**Work instructions**
Restate word for word the lines below from the one that has "рекламодатель." through the one that has "e-eau solaire : Le", keeping both and dropping all pictures.

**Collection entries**
>>>

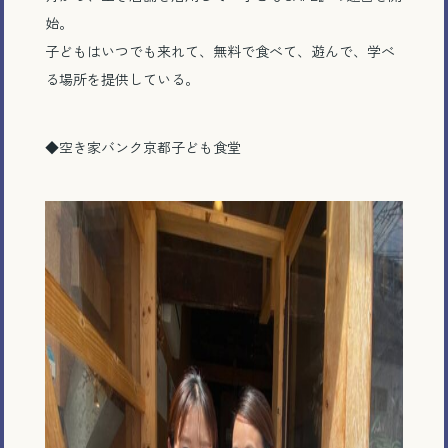
始。
子どもはいつでも来れて、無料で食べて、遊んで、学べ
る場所を提供している。
◆空き家バンク京都子ども食堂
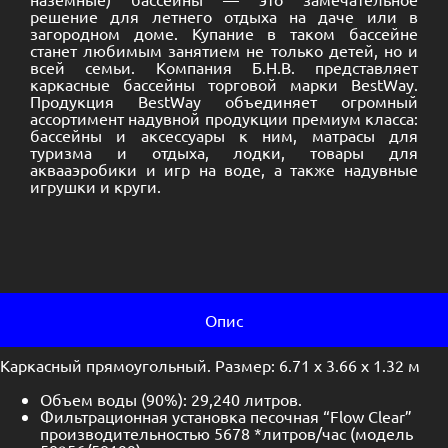
решение для летнего отдыха на даче или в
загородном доме. Купание в таком бассейне
станет любимым занятием не только детей, но и
всей семьи. Компания Б.Н.В. представляет
каркасные бассейны торговой марки BestWay.
Продукция BestWay объединяет огромный
ассортимент надувной продукции премиум класса:
бассейны и аксессуары к ним, матрасы для
туризма и отдыха, лодки, товары для
аквааэробики и игр на воде, а также надувные
игрушки и круги.
Опис
Каркасный прямоугольный. Размер: 6.71 x 3.66 x 1.32 м
Объем воды (90%): 29,240 литров.
Фильтрационная установка песочная “Flow Clear”
производительностью 5678 *литров/час (модель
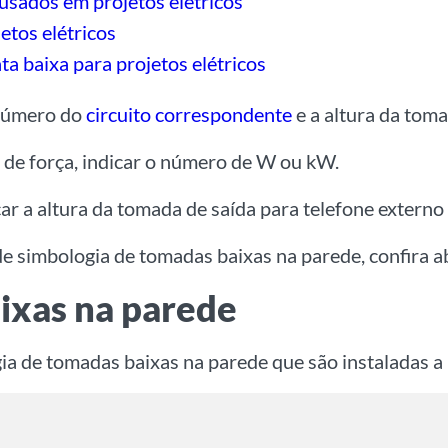
 usados em projetos elétricos
etos elétricos
ta baixa para projetos elétricos
 número do
circuito correspondente
e a altura da toma
r de força, indicar o número de W ou kW.
icar a altura da tomada de saída para telefone externo
e simbologia de tomadas baixas na parede, confira a
ixas na parede
ia de tomadas baixas na parede que são instaladas a 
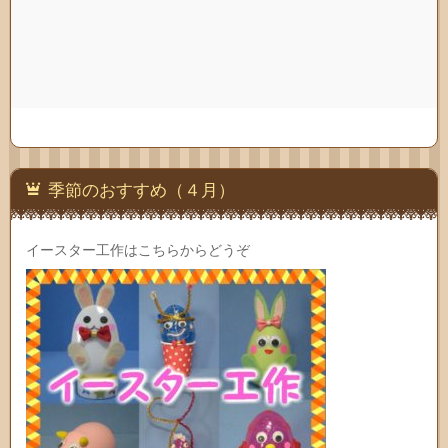
季節のおすすめ（４月）
イースター工作はこちらからどうぞ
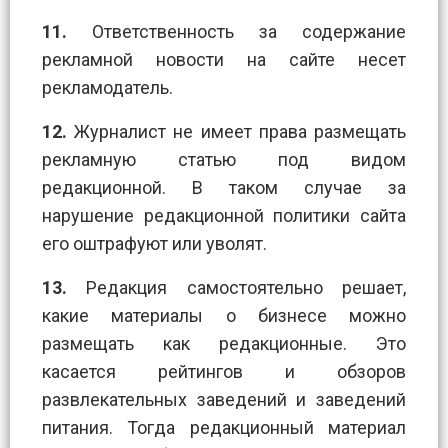
11.
Ответственность за содержание
рекламной новости на сайте несет
рекламодатель.
12.
Журналист не имеет права размещать
рекламную статью под видом
редакционной. В таком случае за
нарушение редакционной политики сайта
его оштрафуют или уволят.
13.
Редакция самостоятельно решает,
какие материалы о бизнесе можно
размещать как редакционные. Это
касается рейтингов и обзоров
развлекательных заведений и заведений
питания. Тогда редакционный материал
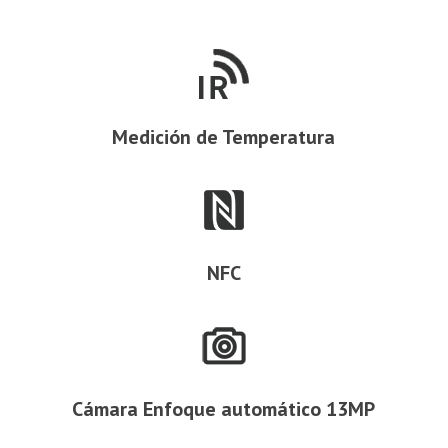
Medición de Temperatura
NFC
Cámara Enfoque automático 13MP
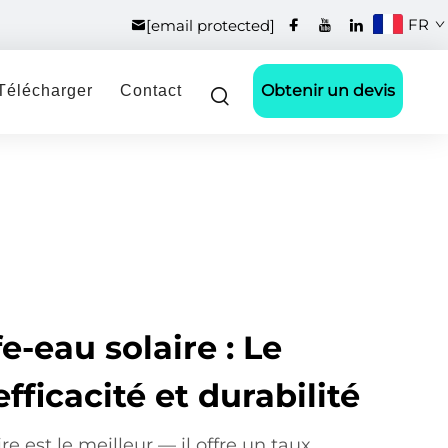
FR
[email protected]
Obtenir un devis
Télécharger
Contact
e-eau solaire : Le
fficacité et durabilité
e est le meilleur — il offre un taux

<<<

**Answer area**
рекламодатель.
12.
Журналист не имеет права размещать
рекламную статью под видом
редакционной. В таком случае за
нарушение редакционной политики сайта
его оштрафуют или уволят.
13.
Редакция самостоятельно решает,
какие материалы о бизнесе можно
размещать как редакционные. Это
касается рейтингов и обзоров
развлекательных заведений и заведений
питания. Тогда редакционный материал
Medición de Temperatura
NFC
Cámara Enfoque automático 13MP
FR
[email protected]
Obtenir un devis
Télécharger
Contact
e-eau solaire : Le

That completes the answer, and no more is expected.